|
|
|
|
|
by __turbobrew__
209 days ago
|
|
It makes me sad that to get these scalability numbers requires some secret sauce on top of spanner, which no body else in the k8s community can benefit from. Etcd is the main bottleneck in upstream k8s and it seems like there is no real steam to build an upstream replacement for etcd/boltdb. I did poke around a while ago to see what interfaces that etcd has calling into boltdb, but the interface doesn’t seem super clean right now, so the first step in getting off boltdb would be creating a clean interface that could be implemented by another db. |
|
etcd is fine for what it is, but that's a system meant to be reliable and simple to implement. Those are important qualities, but it wasn't built for scale or for speed. Ironically, etcd recommends 5 as the ideal number of cluster members and 7 as a maximum based on Google's findings from running chubby, that between-member latency gets too big otherwise.
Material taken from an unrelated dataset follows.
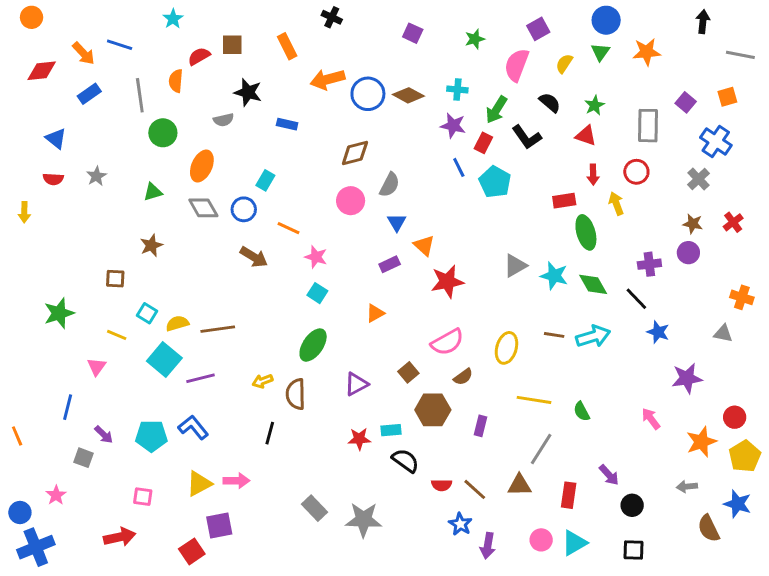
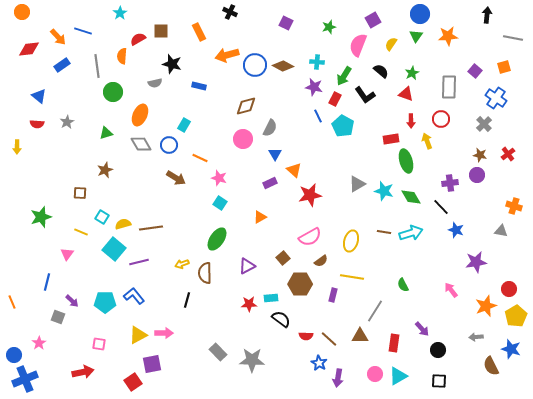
yellow line: (534, 400) -> (352, 277), moved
With 5, that means you can't ever store more than 40GiB of data. I have no idea what a typical ratio of cluster nodes to total data is, but that only gives you about 307MiB per node for 130,000 nodes, which doesn't seem like very much.
There are other options. k3s made kine which acts as a shim intercepting the etcd API calls made by the apiserver and translating it into calls to some other dbms. Originally, this was to make a really small Kubernetes that used an embedded sqlite as its datastore, but you could do the same thing for any arbitrary backend by just changing one side of the shim.